A study performed by New York-based research and consulting firm Novarica makes some bold predictions about the investment industry, painting a dismal picture for the future of traditional actively-managed mutual funds.
The study predicts that nearly half of mutual funds will disappear by 2015, being replaced by low-cost ETF alternatives. Among the highlights of the study:
- The number of funds will decline from 8,022 in 2008 to 4,237 in 2015, with assets declining from $9.0 trillion to $6.75 trillion over that period.

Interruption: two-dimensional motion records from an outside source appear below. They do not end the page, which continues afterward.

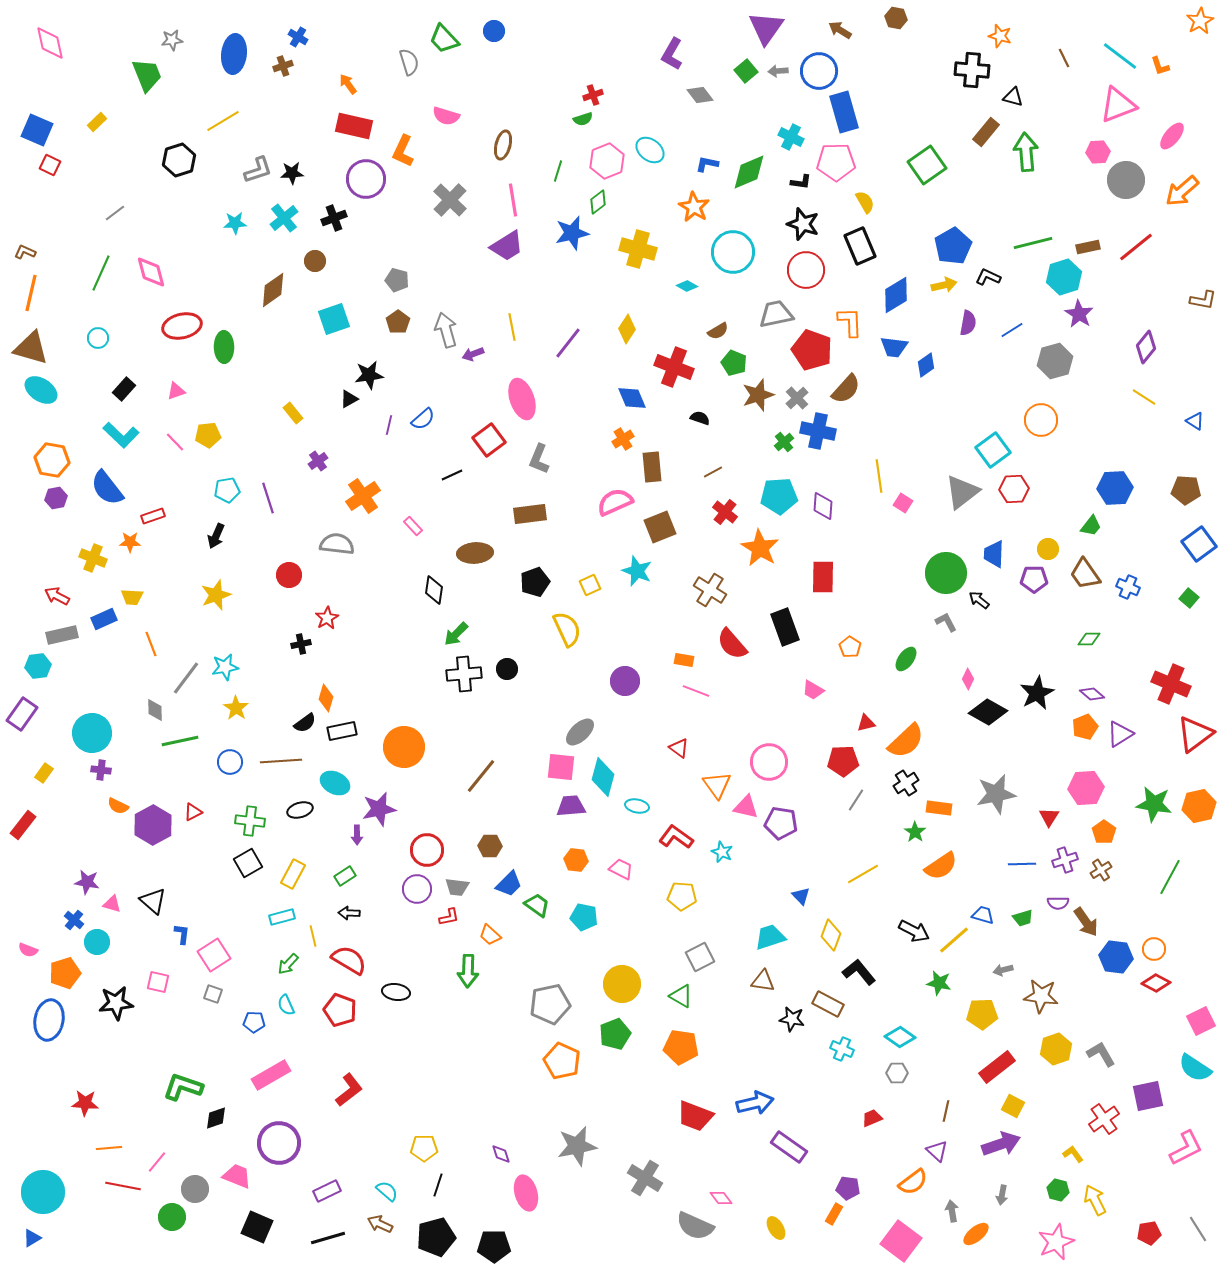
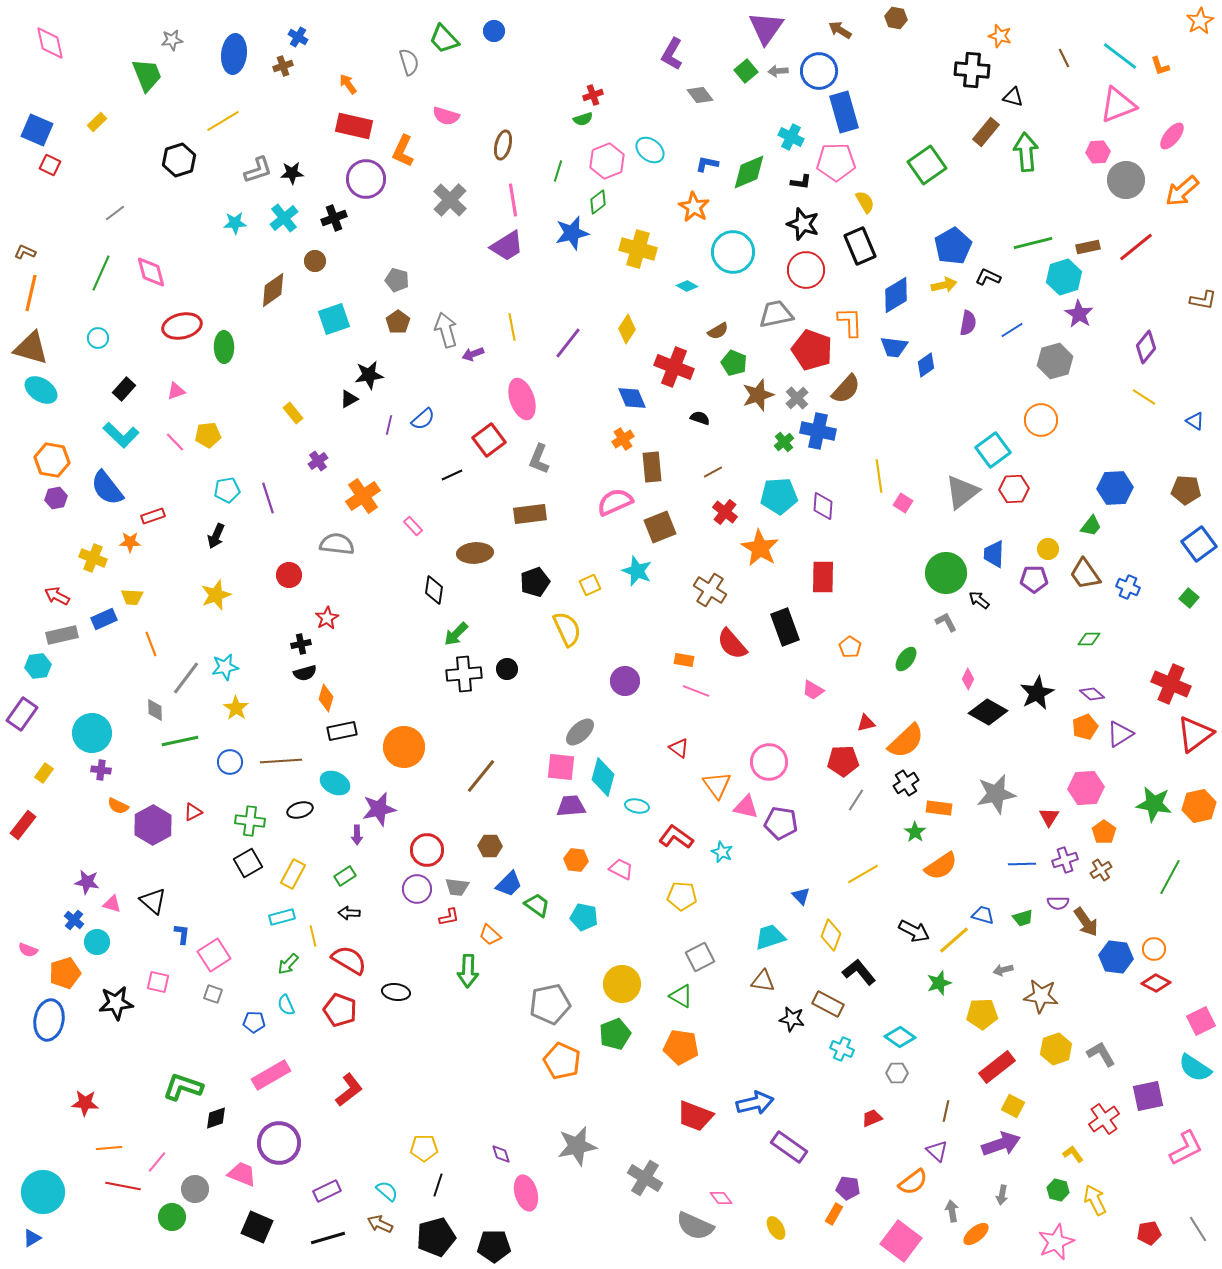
black semicircle at (305, 723): moved 50 px up; rotated 20 degrees clockwise
green star at (939, 983): rotated 30 degrees counterclockwise
pink trapezoid at (237, 1176): moved 5 px right, 2 px up
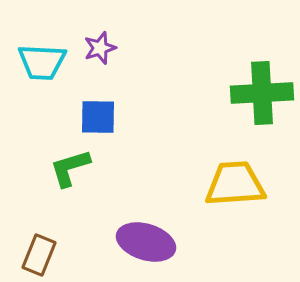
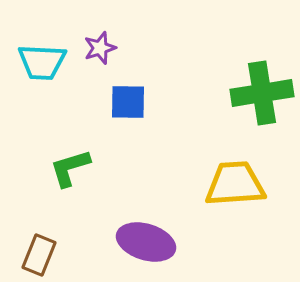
green cross: rotated 6 degrees counterclockwise
blue square: moved 30 px right, 15 px up
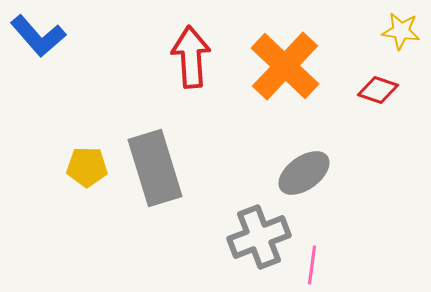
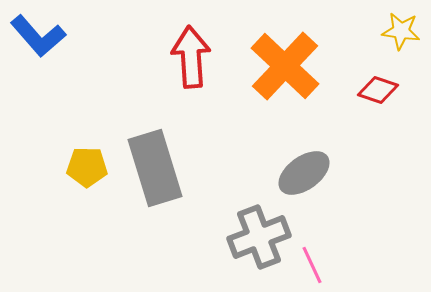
pink line: rotated 33 degrees counterclockwise
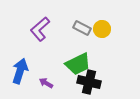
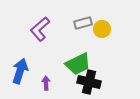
gray rectangle: moved 1 px right, 5 px up; rotated 42 degrees counterclockwise
purple arrow: rotated 56 degrees clockwise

- The number of ETFs is projected to increase from 728 in 2008 to 2,618 in 2015, with assets in ETFs more than doubling from $500 billion to $1.15 trillion
- The number of actively-managed ETFs will increase to 325 by 2015. Currently, there are only a handful of funds, including five PowerShares ETFs and Grail Avdisors’ initial offering (GVT).
Not surprisingly, the study points to the cost advantages of ETFs as one of the primary reasons for the predicted decline in popularity of mutual funds. Many passively-managed ETFs offer expense ratios that undercut active funds by as much as 100 basis points. Over long investment horizons, the impact of compounding the additional costs can have a material impact on bottom line portfolio performance. The study also predicts that
While I’m a huge believer in the benefits of ETFs relative to traditional actively-managed ETFs, I can’t help but be a bit skeptical of the predictions from the Novarica study. Reaching more than 2,600 ETFs by 2015 would require adding funds at a clip of about 25 per month, an outrageous pace.
According to monthly snapshot reports released by State Street, the industry added a net of seven new funds in April and lost 14 in May. While new fund offerings are a regular occurrence, the industry will need to increase its pace significantly to hit the 2,600 mark in six years.
Moreover, it seems to me that there is a tremendous amount of uncertainty surrounding the ETF industry. ETFs are not yet available for inclusion in the 401(k) portfolios of most investors, a fact that significantly limits long-term growth potential.
While the general thinking is that it is only a matter of time before this restriction is lifted, the timing of such a development is far from certain. Moreover, the actively-managed ETF space is still very young, with PowerShares having introduced the first funds in April 2008 and Grail launching the first ETF to provide total discretion to a team of managers earlier this year.
While these funds have shown tremendous promise already, they face tremendous obstacles as well, including the “disclosure dilemma” presented by reporting requirements for ETFs, as well as the same concerns over their ability to consistently generate a true alpha (and therefore justify a higher expense ratio) that have plagued actively-manged mutual funds.
Disclosure: No positions at time of writing.